Stored data entries

↓↓↓

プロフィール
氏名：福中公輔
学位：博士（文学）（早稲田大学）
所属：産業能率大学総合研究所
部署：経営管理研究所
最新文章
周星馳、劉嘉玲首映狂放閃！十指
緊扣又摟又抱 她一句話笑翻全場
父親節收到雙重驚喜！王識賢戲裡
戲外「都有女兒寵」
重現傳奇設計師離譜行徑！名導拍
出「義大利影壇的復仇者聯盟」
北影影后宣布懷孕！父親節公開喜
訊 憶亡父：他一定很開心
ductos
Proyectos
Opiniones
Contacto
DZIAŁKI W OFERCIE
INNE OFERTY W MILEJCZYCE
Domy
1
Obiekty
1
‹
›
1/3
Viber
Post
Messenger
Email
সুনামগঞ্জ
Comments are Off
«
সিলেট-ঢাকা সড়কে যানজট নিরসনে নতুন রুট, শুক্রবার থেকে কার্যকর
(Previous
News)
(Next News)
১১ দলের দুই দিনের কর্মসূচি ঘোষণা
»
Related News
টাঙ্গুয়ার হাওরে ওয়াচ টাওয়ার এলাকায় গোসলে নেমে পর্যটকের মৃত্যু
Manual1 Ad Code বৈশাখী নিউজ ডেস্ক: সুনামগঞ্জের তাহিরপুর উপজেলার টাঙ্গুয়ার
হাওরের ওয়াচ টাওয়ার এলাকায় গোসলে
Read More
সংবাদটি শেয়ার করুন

↑↑↑
↓↓↓

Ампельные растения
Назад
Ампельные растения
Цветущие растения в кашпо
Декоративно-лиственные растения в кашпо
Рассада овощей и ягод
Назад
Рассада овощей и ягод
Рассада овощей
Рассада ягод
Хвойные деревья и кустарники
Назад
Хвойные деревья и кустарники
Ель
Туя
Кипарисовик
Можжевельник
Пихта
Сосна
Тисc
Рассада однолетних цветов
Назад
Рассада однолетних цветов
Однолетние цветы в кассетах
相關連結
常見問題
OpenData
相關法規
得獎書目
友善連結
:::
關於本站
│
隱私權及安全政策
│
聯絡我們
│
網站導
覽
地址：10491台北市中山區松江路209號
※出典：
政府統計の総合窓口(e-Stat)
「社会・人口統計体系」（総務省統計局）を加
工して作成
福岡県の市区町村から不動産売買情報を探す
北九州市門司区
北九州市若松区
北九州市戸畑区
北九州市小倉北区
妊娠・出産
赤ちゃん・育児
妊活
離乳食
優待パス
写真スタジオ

↑↑↑
↓↓↓

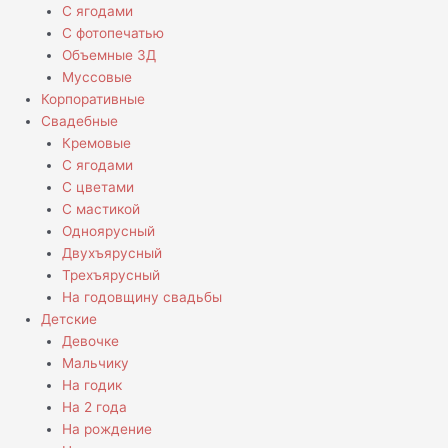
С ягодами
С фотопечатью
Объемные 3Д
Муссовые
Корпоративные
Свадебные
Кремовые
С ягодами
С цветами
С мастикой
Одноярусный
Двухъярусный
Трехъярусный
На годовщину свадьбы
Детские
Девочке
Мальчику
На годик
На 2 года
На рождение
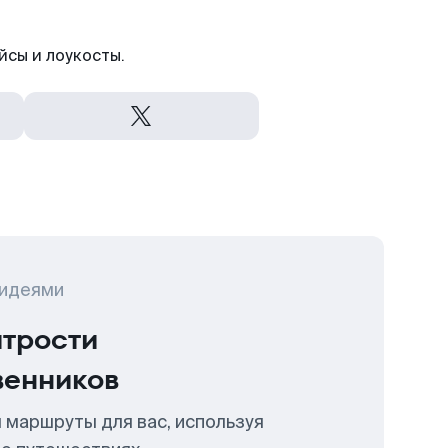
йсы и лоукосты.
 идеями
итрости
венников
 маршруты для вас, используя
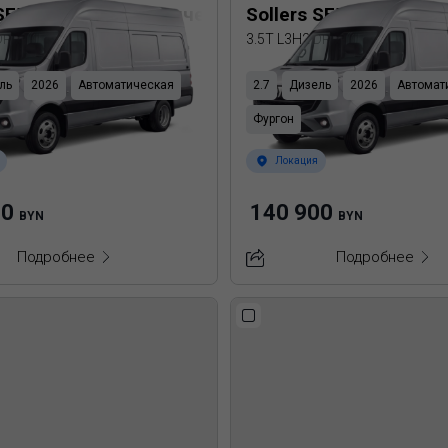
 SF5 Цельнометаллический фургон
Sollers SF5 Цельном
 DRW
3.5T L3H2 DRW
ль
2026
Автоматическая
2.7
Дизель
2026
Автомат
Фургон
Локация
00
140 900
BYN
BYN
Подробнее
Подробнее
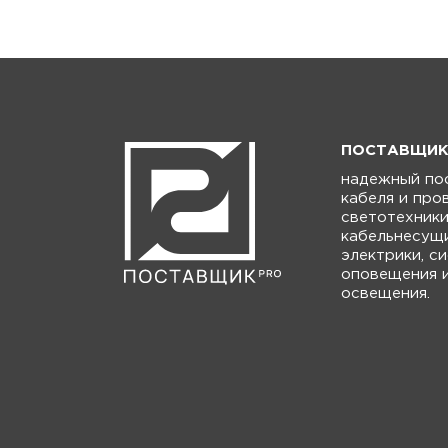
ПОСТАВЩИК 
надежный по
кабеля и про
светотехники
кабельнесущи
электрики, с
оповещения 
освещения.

↑↑↑

_Problem details_. Using the data above, reproduce exactly the lines between those holding "父親節收到雙重驚喜！王識賢戲裡" and "সংবাদটি শেয়ার করুন", inclusive, and no others.

_Completed exercise_.
父親節收到雙重驚喜！王識賢戲裡
戲外「都有女兒寵」
重現傳奇設計師離譜行徑！名導拍
出「義大利影壇的復仇者聯盟」
北影影后宣布懷孕！父親節公開喜
訊 憶亡父：他一定很開心
ductos
Proyectos
Opiniones
Contacto
DZIAŁKI W OFERCIE
INNE OFERTY W MILEJCZYCE
Domy
1
Obiekty
1
‹
›
1/3
Viber
Post
Messenger
Email
সুনামগঞ্জ
Comments are Off
«
সিলেট-ঢাকা সড়কে যানজট নিরসনে নতুন রুট, শুক্রবার থেকে কার্যকর
(Previous
News)
(Next News)
১১ দলের দুই দিনের কর্মসূচি ঘোষণা
»
Related News
টাঙ্গুয়ার হাওরে ওয়াচ টাওয়ার এলাকায় গোসলে নেমে পর্যটকের মৃত্যু
Manual1 Ad Code বৈশাখী নিউজ ডেস্ক: সুনামগঞ্জের তাহিরপুর উপজেলার টাঙ্গুয়ার
হাওরের ওয়াচ টাওয়ার এলাকায় গোসলে
Read More
সংবাদটি শেয়ার করুন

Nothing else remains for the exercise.